The play shows Edward wooing Jane, Jane struggling with the morality of accepting the king's offers, but using her influence to grant pardons to those wrongfully punished. In the end she expresses regret for her relationship with Edward. After Edward's death she is cast out by the new king Richard III. In this version of events, Jane is reconciled with her husband right before dying. They are buried together in a ditch which is named "Shores Ditch, as in the memory of them". This is supposed to be the origin of the name Shoreditch.

==Author==
The play has often been attributed to Heywood; the normally cautious W. W. Greg regarded it as "undoubtedly Heywood's" — though the rarely cautious F. G. Fleay demurred. Some scholars have dated the play as early as 1594; others have favored a date toward the end of that decade. The records of theatre manager Philip Henslowe show that Henry Chettle and John Day were working on a play about Jane Shore in May 1603 for Worcester's Men, the company with which Heywood was associated at the time.
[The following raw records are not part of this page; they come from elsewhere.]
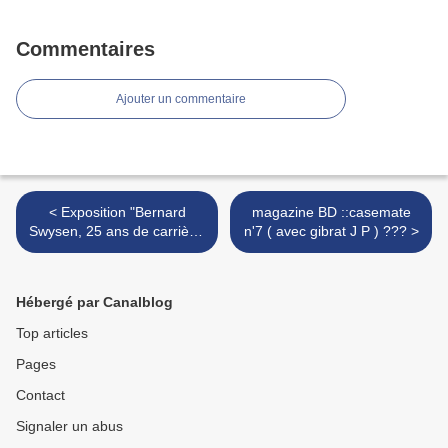
Commentaires
Ajouter un commentaire
< Exposition "Bernard
magazine BD ::casemate
Swysen, 25 ans de carrière.
n'7 ( avec gibrat J P ) ??? >
(Héroïnes Gallery, )
bruxelles :
Hébergé par Canalblog
Top articles
Pages
Contact
Signaler un abus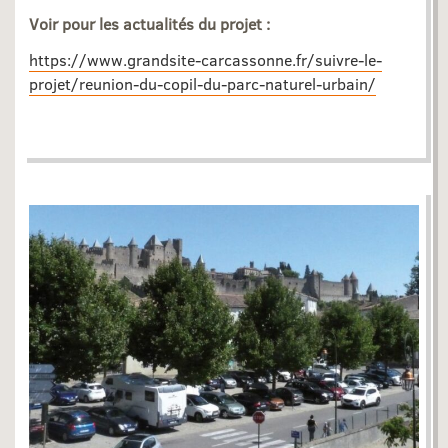
Voir pour les actualités du projet :
https://www.grandsite-carcassonne.fr/suivre-le-
projet/reunion-du-copil-du-parc-naturel-urbain/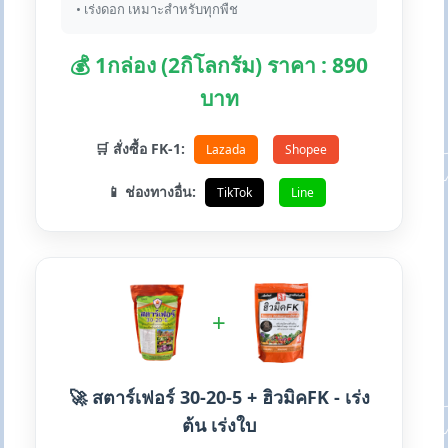
• เร่งดอก เหมาะสำหรับทุกพืช
💰 1กล่อง (2กิโลกรัม) ราคา : 890
บาท
🛒 สั่งซื้อ FK-1:
Lazada
Shopee
📱 ช่องทางอื่น:
TikTok
Line
+
🚀 สตาร์เฟอร์ 30-20-5 + ฮิวมิคFK - เร่ง
ต้น เร่งใบ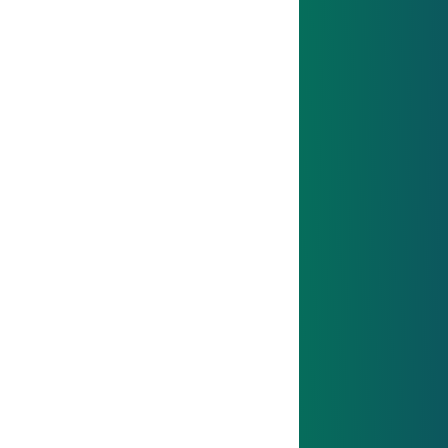
Wertschätzung leben
Ein faires und respektvolles Miteinander bildet
die Grundlage für Vertrauen – und schafft
Raum für persönliche wie fachliche
Entwicklung.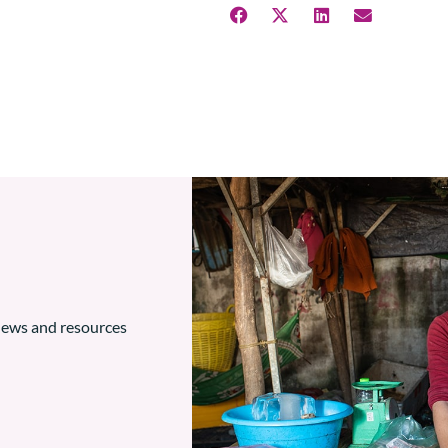
 news and resources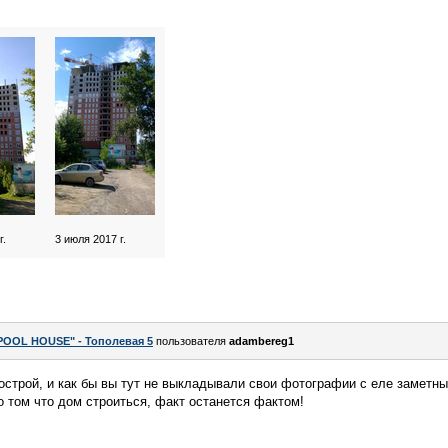
г.
3 июля 2017 г.
POOL HOUSE" - Тополевая 5
пользователя
adambereg1
острой, и как бы вы тут не выкладывали свои фотографии с еле заметн
 том что дом строиться, факт останется фактом!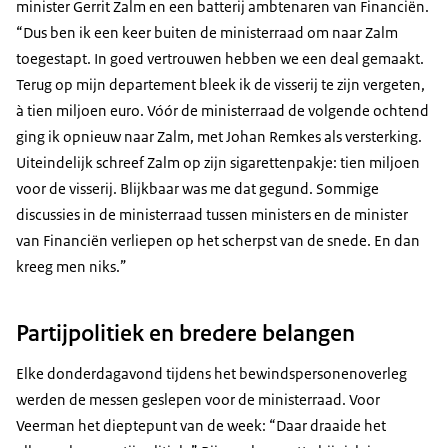
minister Gerrit Zalm en een batterij ambtenaren van Financiën.
“Dus ben ik een keer buiten de ministerraad om naar Zalm
toegestapt. In goed vertrouwen hebben we een deal gemaakt.
Terug op mijn departement bleek ik de visserij te zijn vergeten,
à tien miljoen euro. Vóór de ministerraad de volgende ochtend
ging ik opnieuw naar Zalm, met Johan Remkes als versterking.
Uiteindelijk schreef Zalm op zijn sigarettenpakje: tien miljoen
voor de visserij. Blijkbaar was me dat gegund. Sommige
discussies in de ministerraad tussen ministers en de minister
van Financiën verliepen op het scherpst van de snede. En dan
kreeg men niks.”
Partijpolitiek en bredere belangen
Elke donderdagavond tijdens het bewindspersonenoverleg
werden de messen geslepen voor de ministerraad. Voor
Veerman het dieptepunt van de week: “Daar draaide het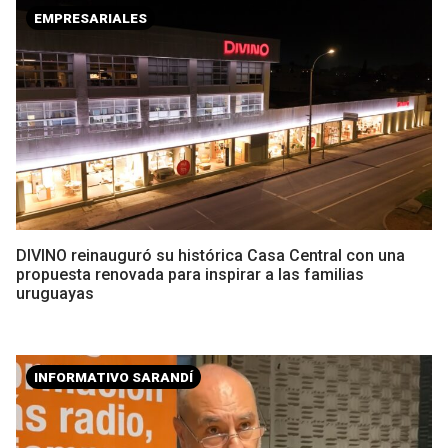
EMPRESARIALES
DIVINO reinauguró su histórica Casa Central con una
propuesta renovada para inspirar a las familias
uruguayas
INFORMATIVO SARANDÍ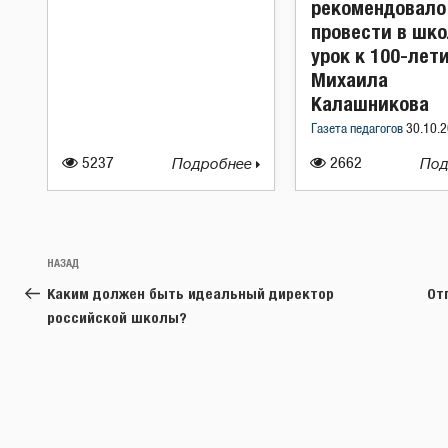
рекомендовало
провести в шко
урок к 100-лет
Михаила
Калашникова
Газета педагогов
30.10.2
5237
Подробнее
2662
Под
Навигация
Предыдущая
НАЗАД
по
запись:
Каким должен быть идеальный директор
От
записям
российской школы?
A play on Jane Shore was popular in the first decade of the 17th century, and is mentioned in The Knight of the Burning Pestle (1607) and Pimlico or Run Red-Cap (1609). In Part 1 of Edward IV, Act III scene ii, is a three-part song about the Battle of Agincourt that strongly resembles Michael Drayton's The Ballad of Agincourt — and Drayton was a regular writer for Henslowe c. 1600 and frequently collaborated with Chettle and others. All of these facts and factors, taken together, suggest that Edward IV was composed by Heywood, perhaps with other Henslowe house dramatists, and perhaps revised over a span of years by various hands.

==Performances==
In 1607, a company of English actors touring Austria were at the archducal court of Graz; on 19 November they performed, for Archduke Ferdinand II and his duchess Maria Anna of Bavaria, a play called The King of England and the Goldsmith's Wife — which might have been Edward IV.